Features and Specs
One of the Samsung NX10’s key features its 921k-dot electronic viewfinder. It offers an alternative to a nice 614k-dot 3.0-inch AMOLED on the back panel, which is difficult to use in bright sunlight. As the user makes changes to exposure settings, the image displayed in either the viewfinder or the monitor will show a live preview with those changes in place.
The NEX-5 does not offer a built-in viewfinder. It uses a 3.0-inch LCD with a 921-dot resolution. The monitor tilts upwards through 80 degrees of motion and downward by 45 degrees for tricky compositions. A clip-on electronic viewfinder is offered as an accessory.
Both are equipped with similar 14.6 megapixel APS-C CMOS sensor, and being Live View-based cameras, they both employ a Contrast AF system. Sony lists the NEX-5’s burst shooting rate at full resolution as 2.3 fps. We clocked it at 2.6 fps in our own studio tests, and it never stopped to clear the buffer. The NX10 shot 12 full-resolution frames at a rate of 3.3 fps.

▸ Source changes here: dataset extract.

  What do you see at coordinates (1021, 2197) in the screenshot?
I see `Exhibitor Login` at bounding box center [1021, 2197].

Both cameras introduced a new system of lenses for their respective manufacturers. The NEX-5 has an “E” mount, and the NX10 features a proprietary NX mount. Currently, there are two E mount Sony lenses on the market – the f/2.8 16mm pancake and the f/3.5-5.6 18-55mm zoom. The 18-200mm zoom lens is due later this year. An alpha-mount adapter is available from Sony to expand the selection of available lenses.

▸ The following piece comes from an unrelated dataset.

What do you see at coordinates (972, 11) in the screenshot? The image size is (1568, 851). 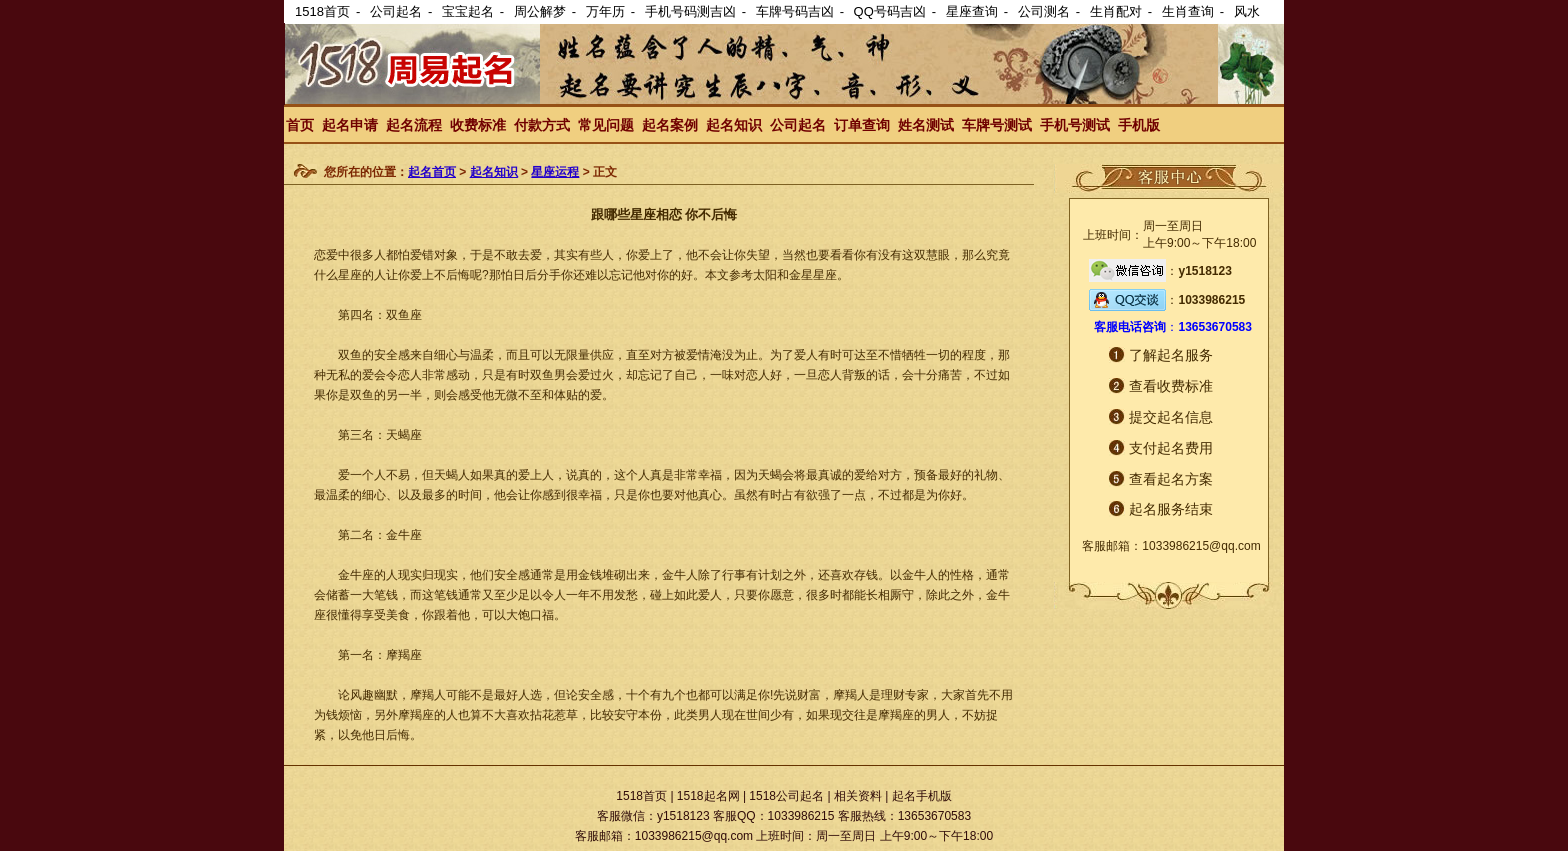 I see `星座查询` at bounding box center [972, 11].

The NX10 launched with three lenses – the 30mm f/2, 18-55mm f/3.5-5.6, and 50-200mm f/5-5.6 – and five more are promised, including a 50mm f/2.8 macro and a 20-50mm f/3.5-5.6 compact zoom. A Pentax k-mount adapter has also been developed, expanding the lens selection to include Pentax’s fine prime lenses. Novoflex has also announced plans to develop adapters for various lens systems.
Lens selection and quality will be important factors. Kelly Cook, DCR forum member, agrees. “As both systems are in their launch phase, I would say lens performance is critical. Low budget cameras have not had a great history for great lenses.”
Sony provided DCR with the 16mm and the 18-55mm for our NEX-5 review, though the pancake lens was still in pre-production. Overall lens performance was fine, though saw some significant distortion at wide angle and telephoto using the 18-55mm lens. And unlike Sony’s DSLR line, stabilization is in the lens, not the camera body.
The quiver of Samsung lenses we were provided with (30mm, 18-55mm and 50-200mm) proved quite capable, though victim to the usual kinds of barrel and pin cushion distortion we saw in the Sony lenses.
Sony has a much longer history in lens manufacturing than Samsung does, though the new E-mount presents an entirely new line of lenses. The alpha adapter allows use of quality Zeiss optics, but they must be manually focused. Similarly, the brand new Samsung NX lenses are still a wild card, though Samsung has taken a committed stance in developing more lenses for the system. As it stands now, these two new systems seem to be on equal footing in terms of optics.
So what features make either of these cameras stand above the other? The NEX-5 has Sony’s popular and mindlessly easy-to-use Sweep Panorama feature. It records 1080i (or 1080p MP4 files) HD video. The NX10 records 720p HD video. They both offer in-camera dynamic range tweaks – Sony’s Dynamic Range Optimizer and Samsung’s Smart Range.
Both cameras have plenty to offer. While the Sony’s panorama mode and tilting LCD are great features, it’s hard to pass up the Samsung’s pop-up flash and EVF. By a narrow margin, the NX10 beats out the NEX-5 on feature set.
Advantage: Samsung NX10
Ease of Use
The NX10 and NEX-5 are both equipped with enough automatic shooting options and scene modes to give any beginner the tools they need to start snapping photos. As mentioned earlier, the Samsung design offers more dedicated buttons for the user, while the NEX-5 offers almost none.
The soft keys that Sony has implemented in the NEX-5 are easy to use. The on-screen prompts cue the user as to which button has been assigned which function. The big scroll wheel is another nice feature.
The NEX-5 is by no means hard to pick up and start using, but diving into the menu system is another story. If you’re a photographer who likes to make frequent changes to white balance, ISO and image processing settings, you’ll struggle more with the NEX-5 than with the NX10. The NEX-5’s menus are dense, while most of the NX10’s control options come quickly to hand.
The NEX-5 does have an ease-of-use advantage in that it’s physically smaller than the NX10, so it’s more manageable to squeeze into a small bag or purse. Looking at the whole system though, the NX10 is just plain easier to operate. To make a smaller camera, some concessions had to be made. Doing away with many conventional controls may have whittled the NEX-5 down into the smallest camera in its class, but it made for a sometimes frustrating user experience. Advantage to Samsung in this category.